First of all, I am not a big fan of holidays. At all. I used to hate them with a passion for many reasons, but my hatred has mitigated over the years. Side note (and, yes, I know I just started the post. Deal): Many of my negative emotions have lightened over the years, and I give credit to taiji and therapy, but mostly taiji. I’ve written tons about that before, however, so moving on. Holidays. I see them as society-dictated enforced family time. That’s fine for people with good families. For those of us with dysfunctional families, holidays can be fraught with drama and hard feelings. I don’t think it’s a coincidence that my hatred for holidays has subsided as my relationship with my family has improved. However, I still LOATHE Christmas and how commercialized it is. I also hate how it starts so early. I saw my first Christmas commercial in early November, and there’s a local radio station that plays Christmas music all through December. It seems they’ve already started. It’s also annoying how rabid fundies (read, FOX) bleat about how us dastardly heathens are ruining Christmas by forcing people to say Happy Holidays in stores, and they don’t see the irony in their complaints. They want a secular place that is doing secular business that supports the secular reason for Christmas to say Merry Christmas. Irony is not their strong point, nor is rational thinking.
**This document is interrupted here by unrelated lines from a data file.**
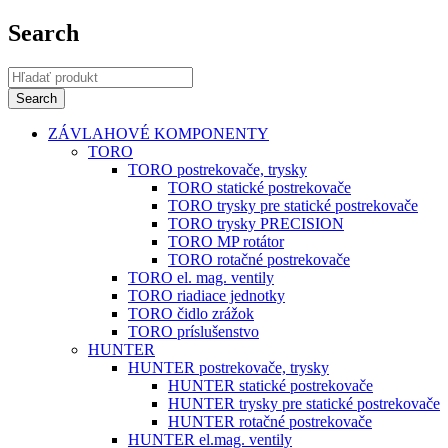
Search
ZÁVLAHOVÉ KOMPONENTY
TORO
TORO postrekovače, trysky
TORO statické postrekovače
TORO trysky pre statické postrekovače
TORO trysky PRECISION
TORO MP rotátor
TORO rotačné postrekovače
TORO el. mag. ventily
TORO riadiace jednotky
TORO čidlo zrážok
TORO príslušenstvo
HUNTER
HUNTER postrekovače, trysky
HUNTER statické postrekovače
HUNTER trysky pre statické postrekovače
HUNTER rotačné postrekovače
HUNTER el.mag. ventily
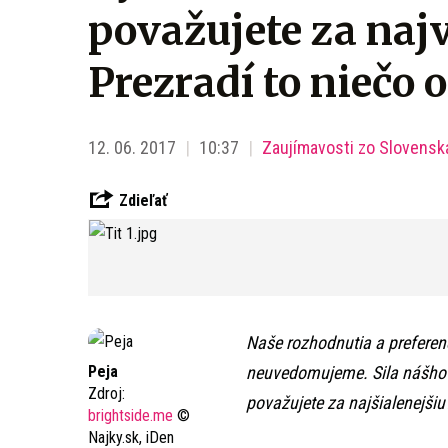
považujete za naj
Prezradí to niečo 
12. 06. 2017
10:37
Zaujímavosti zo Slovensk
Zdieľať
Naše rozhodnutia a preferenci
Peja
neuvedomujeme. Sila nášho p
Zdroj:
považujete za najšialenejšiu
brightside.me
©
Najky.sk, iDen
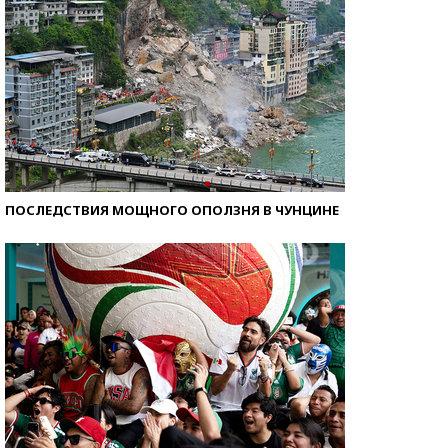
ПОСЛЕДСТВИЯ МОЩНОГО ОПОЛЗНЯ В ЧУНЦИНЕ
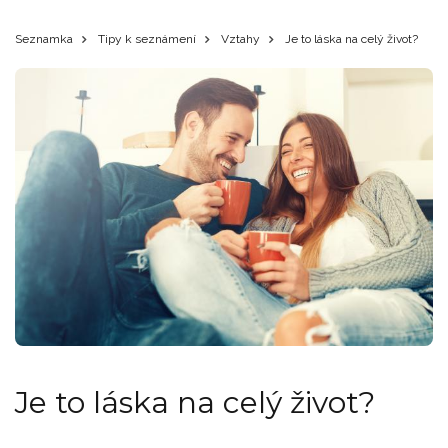
Seznamka
Tipy k seznámení
Vztahy
Je to láska na celý život?
Je to láska na celý život?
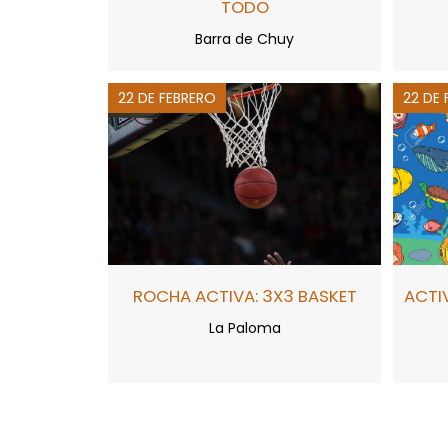
TODO
Barra de Chuy
22 DE FEBRERO
22 DE
ROCHA ACTIVA: 3X3 BASKET
ACTI
La Paloma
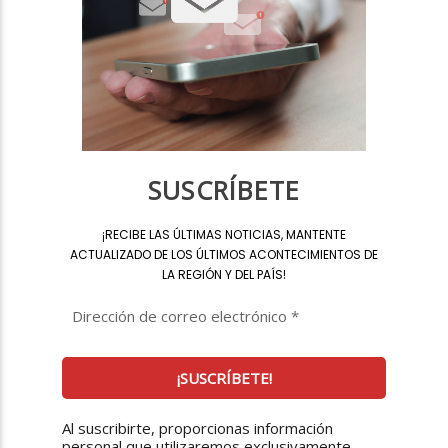
SUSCRÍBETE
¡
RECIBE LAS ÚLTIMAS NOTICIAS, MANTENTE
ACTUALIZADO DE LOS ÚLTIMOS ACONTECIMIENTOS DE
LA REGIÓN Y DEL PAÍS
!
Al suscribirte, proporcionas información
personal que utilizaremos exclusivamente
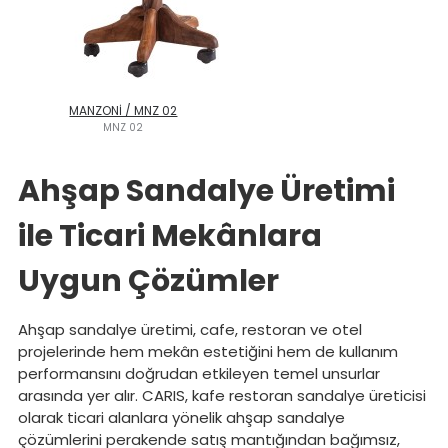
MANZONİ / MNZ 02
MNZ 02
Ahşap Sandalye Üretimi
ile Ticari Mekânlara
Uygun Çözümler
Ahşap sandalye üretimi, cafe, restoran ve otel
projelerinde hem mekân estetiğini hem de kullanım
performansını doğrudan etkileyen temel unsurlar
arasında yer alır. CARIS, kafe restoran sandalye üreticisi
olarak ticari alanlara yönelik ahşap sandalye
çözümlerini perakende satış mantığından bağımsız,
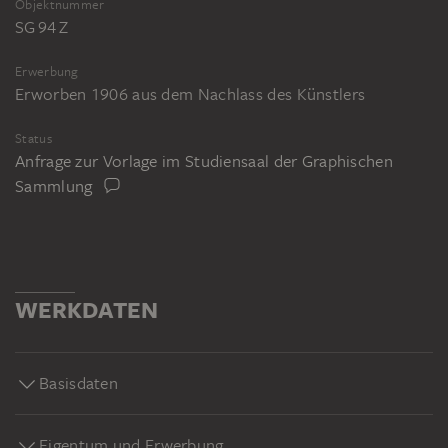
Objektnummer
SG 94 Z
Erwerbung
Erworben 1906 aus dem Nachlass des Künstlers
Status
Anfrage zur Vorlage im Studiensaal der Graphischen
Sammlung
WERKDATEN
Basisdaten
Eigentum und Erwerbung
Anyway, I have problems with Thanksgiving for other reasons, obviously. We can all agree that killing off the native population and giving them small pox is a bad thing, right? RIGHT! In addition, I’m an introvert and don’t like to be around groups of people for an extended period of time. Partly because I’m a weirdo who has very few traditional/mainstream ideas, but mostly because I tend to attract all the sad sacks who want to tell me their sob stories. I’m working on not asking follow-up questions, but it’s like second nature to me. In addition, I don’t always have to ask questions for people to want to pour their guts out to me. I guess there’s something about my demeanor that invites other people to tell me their woes.
Side note: I used to not talk about my opinion ever because I was taught what I thought didn’t matter. Then, in true overcompensation fashion, I started to espouse my opinions all the time. I’m the ‘well, actually’ guy in my brain a lot of the time, and I can get caught up in the nitpicky details when they don’t actually matter. Sometimes they do, but they often don’t. It’s because I’ve lived with unreliable narrators my whole life, so I tend to hold on to ‘facts’ as if they’re talismans against the shifting sands I often find myself on. I’m learning now how to differentiate between opinions and information that should be shared, and ones that I can just keep to myself. I have a few trigger topics like psychology. I hate how people throw terms around that they’ve heard or read but don’t really know what they mean. Ahem.